La question de la réutilisation des corpus s’est posée dans le cadre du projet Odil à l’occasion de la perte puis de la restauration d’un des corpus du projet. Les différents corpus concernés étaient tous dépendants de l’environnement informatique support à la formation les ayant produits. Pour consulter un corpus et effectuer leur tâche d’analyse, les chercheurs utilisaient leur identifiant d’enseignant et les modalités de consultation de la plateforme, ce qui suppose que la session de formation concernée par l’analyse soit toujours accessible et que la plateforme soit toujours opérationnelle. Un de ces corpus est devenu complètement inaccessible lorsque l’organisme de formation a arrêté l’exploitation de la plateforme hôte. Il s’agit du corpus Simuligne, issu d’une formation à distance pour l’apprentissage du FLE (Français Langue Étrangère) médiatisée en 2001 sur la plateforme WebCT, dans le cadre du projet ICOGAD (Reffay et al., 2002). Au cours de cette formation, les apprenants ont participé à une activité de simulation globale5 en ligne. Le scénario invitait les apprenants à une production collaborative dans la langue cible. La situation de communication créée par le dispositif Simuligne était authentique, et le mode de communication textuel et asynchrone. La collaboration développée au sein de cette activité a donné lieu à de nombreuses interactions entre les étudiants et entre tuteur et étudiants pour organiser, négocier, décider et finalement produire ensemble. La simulation a rassemblé 40 adultes anglophones en formation continue, 10 étudiants natifs francophones et 4 tuteurs (1 par groupe). Elle s’est déroulée sur 10 semaines et a produit plus de 12 000 interventions à travers les outils de forum, courriel et clavardage.
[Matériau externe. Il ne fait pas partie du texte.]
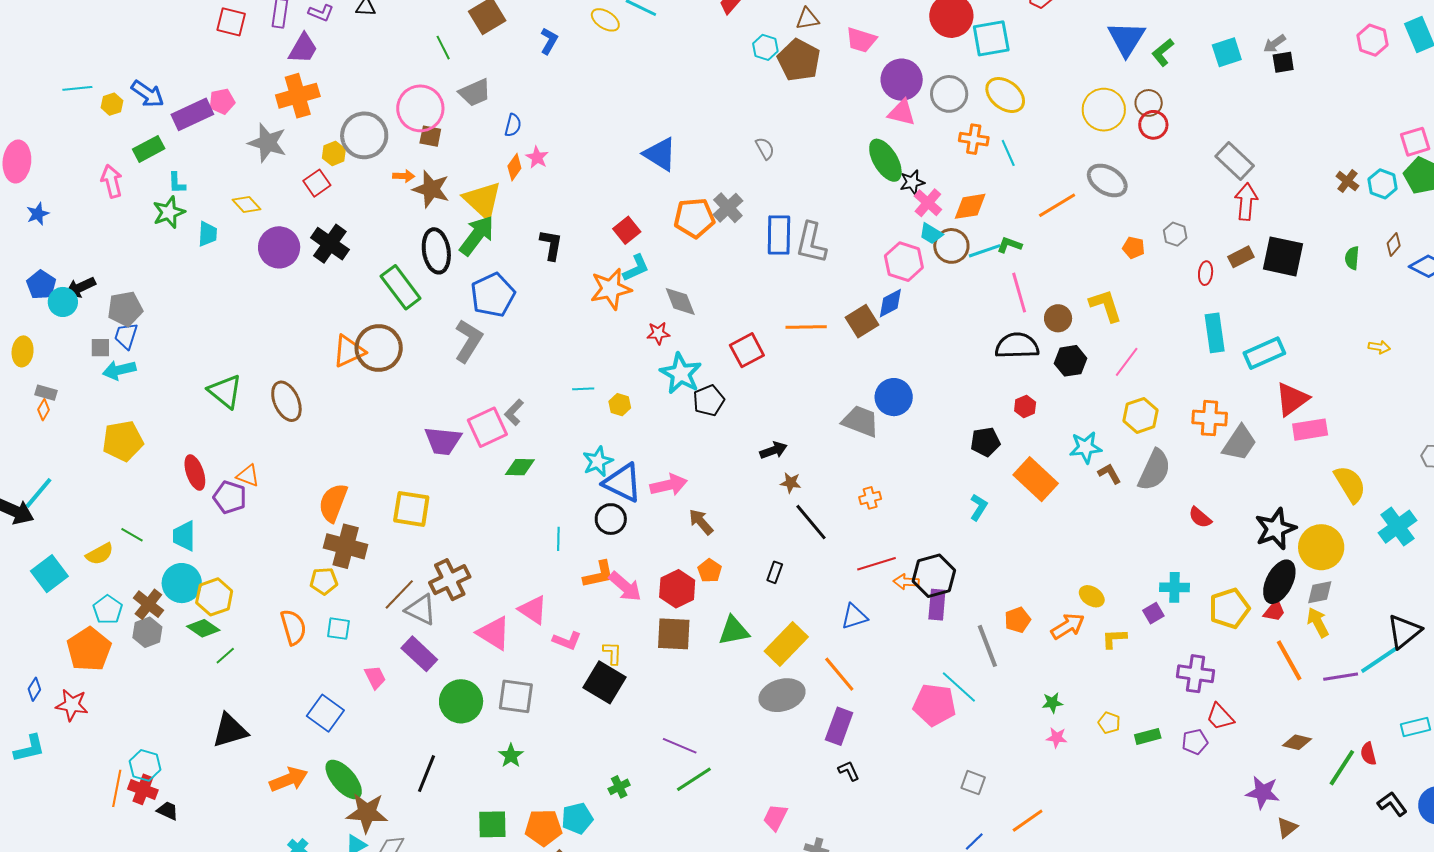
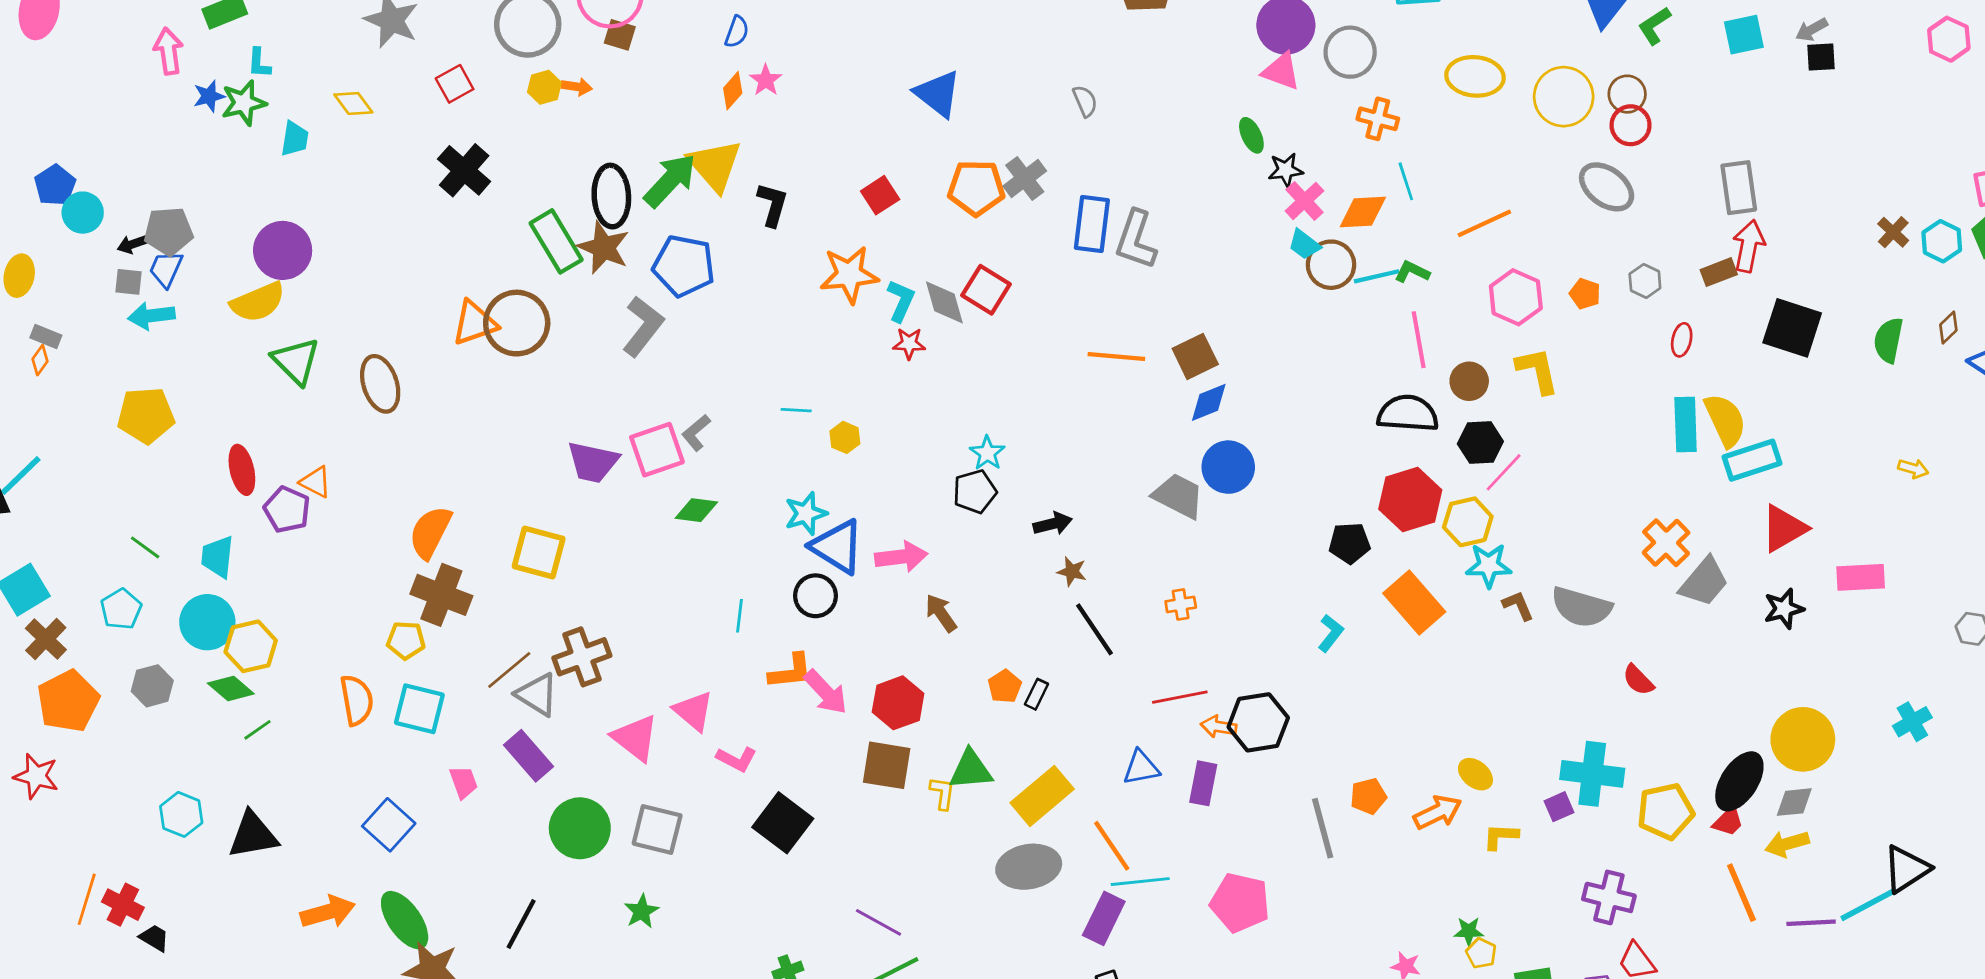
yellow ellipse: (1005, 95) -> (1475, 76), moved, turned -39
yellow hexagon: (334, 153) -> (544, 87), moved
cyan line: (1008, 153) -> (1406, 181), moved
green ellipse: (885, 160) -> (1251, 135), size x0.6
gray rectangle: (1235, 161) -> (1739, 188), turned 33
gray ellipse: (1107, 180) -> (1607, 187), moved
brown star: (431, 189) -> (604, 248), moved
yellow triangle: (483, 200) -> (715, 165), moved
blue star: (38, 214) -> (209, 96), moved
purple circle: (279, 247) -> (283, 250), moved
brown rectangle: (1241, 257) -> (1719, 272), moved
green semicircle: (1352, 258) -> (1888, 340), size x1.4
pink hexagon: (904, 262) -> (1516, 297), moved
cyan L-shape: (636, 268) -> (901, 301), moved, turned -48
black arrow: (80, 287) -> (133, 244), moved, size x0.7
blue pentagon: (493, 295) -> (684, 266), turned 30
blue diamond: (890, 303) -> (1209, 402), moved
red square: (747, 350) -> (986, 290), moved, turned -36
pink line: (1127, 362) -> (1504, 472), moved
cyan star: (681, 373) -> (987, 453), moved, size x0.6
black pentagon: (709, 401) -> (975, 492), moved
red hexagon: (1025, 406) -> (1410, 499), size x2.0
yellow hexagon: (1140, 415) -> (1468, 522), moved
orange cross: (1210, 418) -> (1666, 543), turned 36
pink rectangle: (1310, 430) -> (1861, 577), moved
gray semicircle: (1154, 470) -> (1581, 607), turned 75
yellow semicircle: (1350, 484) -> (1725, 420), moved
cyan cross: (1397, 527) -> (1912, 722), size x0.7
black star: (1275, 529) -> (1784, 609), moved, size x0.7
yellow semicircle: (100, 554) -> (258, 302), moved, size x1.4
orange pentagon: (710, 571) -> (1005, 686), moved
cyan cross: (1174, 587) -> (1592, 774), size x1.5
brown cross: (148, 604) -> (46, 639), moved
purple rectangle: (937, 605) -> (1203, 783), moved
cyan pentagon: (108, 610) -> (121, 609), moved
yellow arrow: (1318, 622) -> (1787, 844), turned -84
cyan square: (338, 629) -> (419, 709), size x1.5
yellow L-shape: (612, 653) -> (942, 793), moved
cyan line: (959, 687) -> (1140, 882), moved, turned -54
green star: (1052, 703) -> (1469, 931), moved
cyan hexagon: (145, 765) -> (181, 814), moved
Après l’arrêt de la licence d’exploitation de la plateforme hôte (WebCT), les chercheurs disposaient d’une sauvegarde numérique de l’ensemble des contributions produites par la formation mais n’avaient aucun moyen technique de consulter ou de manipuler ces données réduites à une arborescence de fichiers texte. L’enjeu technique et scientifique lié à la restauration du corpus Simuligne était de permettre aux propriétaires d’un ensemble de données gérées par une plateforme "disparue" de retrouver ces données sous forme de corpus structuré et homogène présentant les échanges de façon assez proche de leur mode de structuration d’origine. C’est cet objectif qui a été poursuivi et atteint à travers la conception de l’outil ViCoDiLi, celle-ci s’inscrivant dans un questionnement sur la mise en place d’un modèle de structuration des données indépendant de la plateforme d’origine.

Problématique

Dans un article proposant un état des lieux des recherches dans le domaine de la formation en ligne (Henri et Charlier, 2005), Henri et Charlier remarquent que certains résultats d’expérimentation de formations en ligne sont présentés comme étant encourageants alors que d'autres sont plutôt mitigés, voire décevants, quant à l’efficacité de ces environnements en termes d’apprentissage. Pour expliquer ces disparités dans les résultats d’analyse, les auteurs soulignent que les recherches concernées sont menées dans des contextes différents, peu comparables, avec des méthodes d’investigations et d’analyse également variées. Pour pouvoir partager des résultats issus d’analyses de corpus d’échanges en ligne, il semble donc nécessaire de rendre ces corpus accessibles à d’autres chercheurs que ceux qui les ont créés ainsi que de proposer des outils spécifiques à ce travail d’analyse et susceptibles d’être appliqués à différents types de corpus.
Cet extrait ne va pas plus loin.